Only lines holding "Gruda" are needed; copy each of them from the data below.

(Recorded information begins)

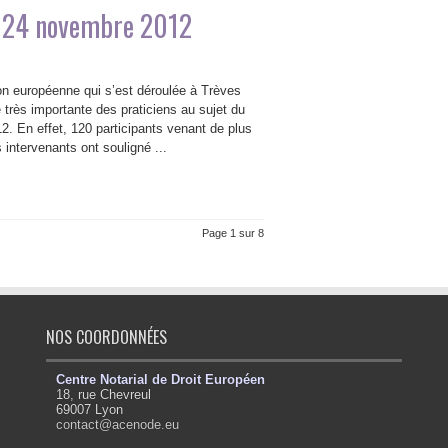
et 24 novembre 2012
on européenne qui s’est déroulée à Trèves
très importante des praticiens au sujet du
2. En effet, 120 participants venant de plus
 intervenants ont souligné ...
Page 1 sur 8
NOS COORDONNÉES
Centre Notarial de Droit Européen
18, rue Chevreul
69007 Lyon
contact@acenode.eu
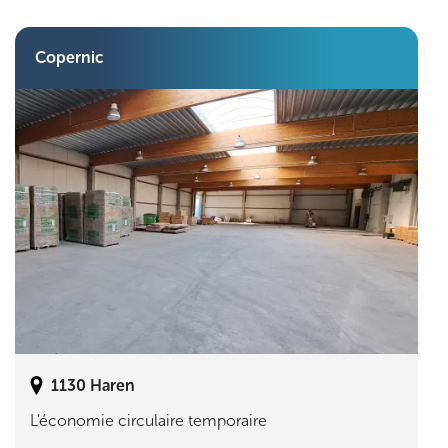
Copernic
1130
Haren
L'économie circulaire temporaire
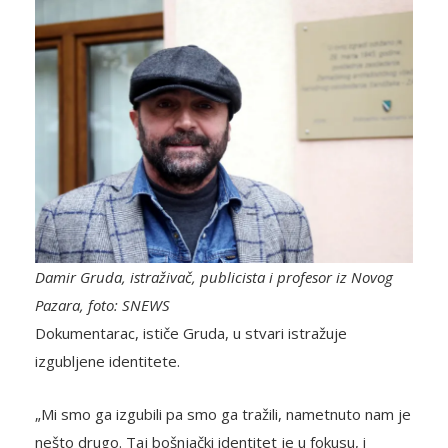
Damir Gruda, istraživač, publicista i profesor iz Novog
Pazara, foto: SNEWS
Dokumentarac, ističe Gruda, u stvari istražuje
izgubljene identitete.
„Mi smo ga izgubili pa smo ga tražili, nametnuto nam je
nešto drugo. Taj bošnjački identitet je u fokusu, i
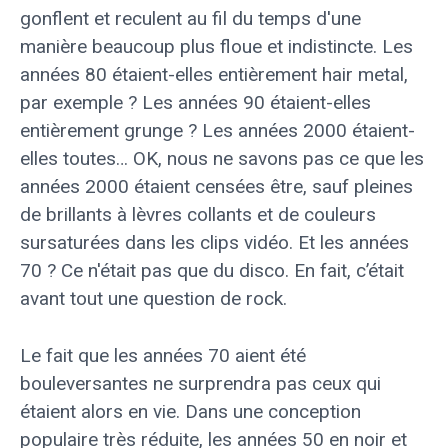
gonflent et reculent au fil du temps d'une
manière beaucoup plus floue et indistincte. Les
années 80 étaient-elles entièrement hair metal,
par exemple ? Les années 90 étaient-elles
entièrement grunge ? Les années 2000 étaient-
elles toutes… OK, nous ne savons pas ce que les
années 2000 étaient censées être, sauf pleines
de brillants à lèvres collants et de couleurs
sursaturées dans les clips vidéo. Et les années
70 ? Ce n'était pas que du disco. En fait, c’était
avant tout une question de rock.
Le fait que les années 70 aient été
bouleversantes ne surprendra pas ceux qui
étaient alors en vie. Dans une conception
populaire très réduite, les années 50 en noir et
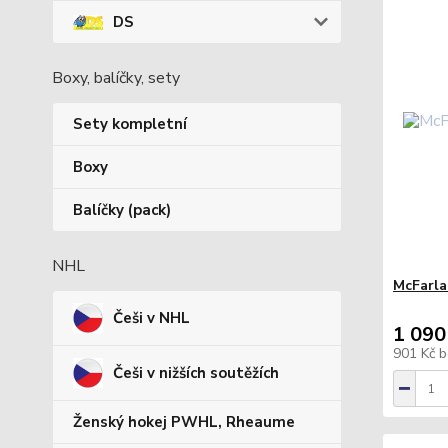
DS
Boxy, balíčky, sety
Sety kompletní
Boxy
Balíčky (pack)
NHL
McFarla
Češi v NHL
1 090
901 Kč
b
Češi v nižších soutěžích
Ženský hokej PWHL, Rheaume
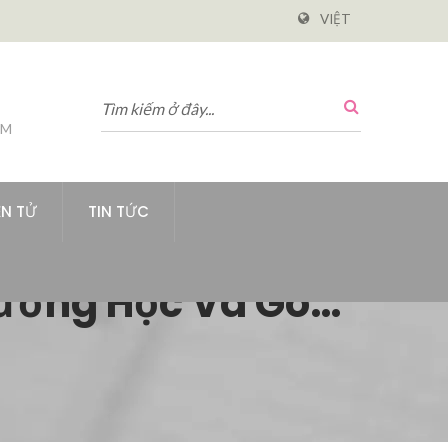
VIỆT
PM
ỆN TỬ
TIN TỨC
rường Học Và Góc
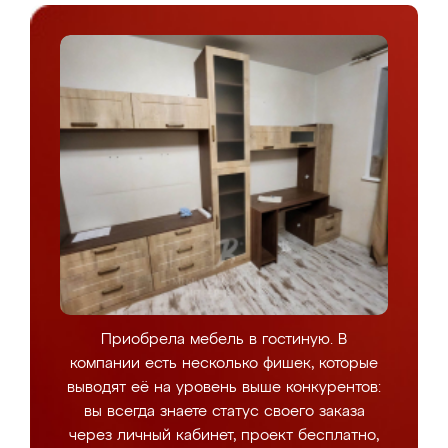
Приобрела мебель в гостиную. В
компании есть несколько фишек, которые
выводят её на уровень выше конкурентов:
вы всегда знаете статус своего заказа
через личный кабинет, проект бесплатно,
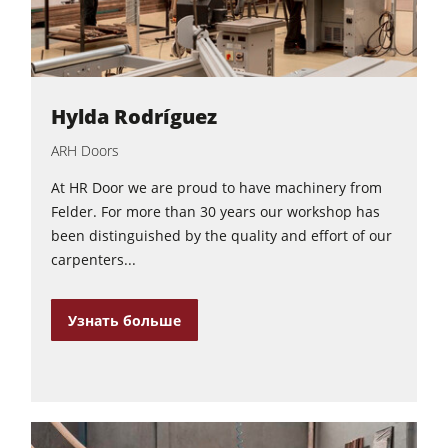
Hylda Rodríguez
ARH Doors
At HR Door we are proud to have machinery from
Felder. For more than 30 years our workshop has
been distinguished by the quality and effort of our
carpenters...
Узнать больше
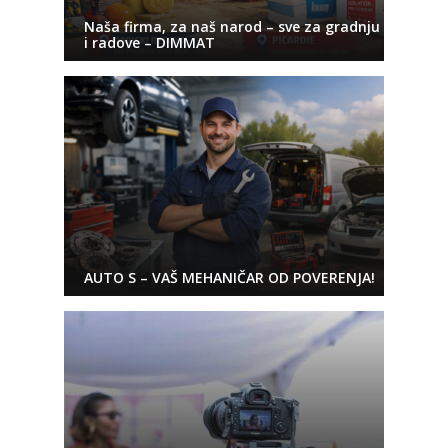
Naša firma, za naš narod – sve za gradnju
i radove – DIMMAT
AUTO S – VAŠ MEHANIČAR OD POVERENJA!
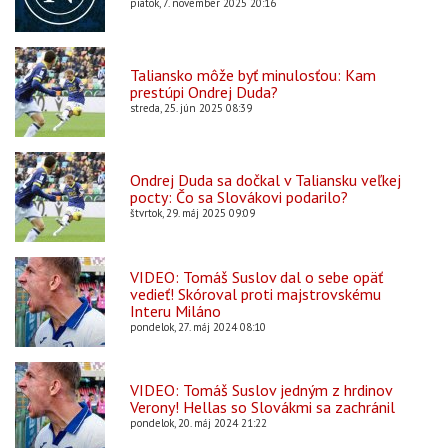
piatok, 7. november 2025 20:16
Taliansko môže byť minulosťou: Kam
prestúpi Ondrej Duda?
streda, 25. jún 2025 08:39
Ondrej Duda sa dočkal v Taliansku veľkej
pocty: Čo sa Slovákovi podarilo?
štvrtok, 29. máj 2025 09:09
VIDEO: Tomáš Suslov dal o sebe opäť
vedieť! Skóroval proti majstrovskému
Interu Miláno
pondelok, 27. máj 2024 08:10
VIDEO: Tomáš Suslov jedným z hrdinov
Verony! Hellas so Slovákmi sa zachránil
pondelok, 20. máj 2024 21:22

(Recorded information ends)

Answer box:
Damir Gruda, istraživač, publicista i profesor iz Novog
Dokumentarac, ističe Gruda, u stvari istražuje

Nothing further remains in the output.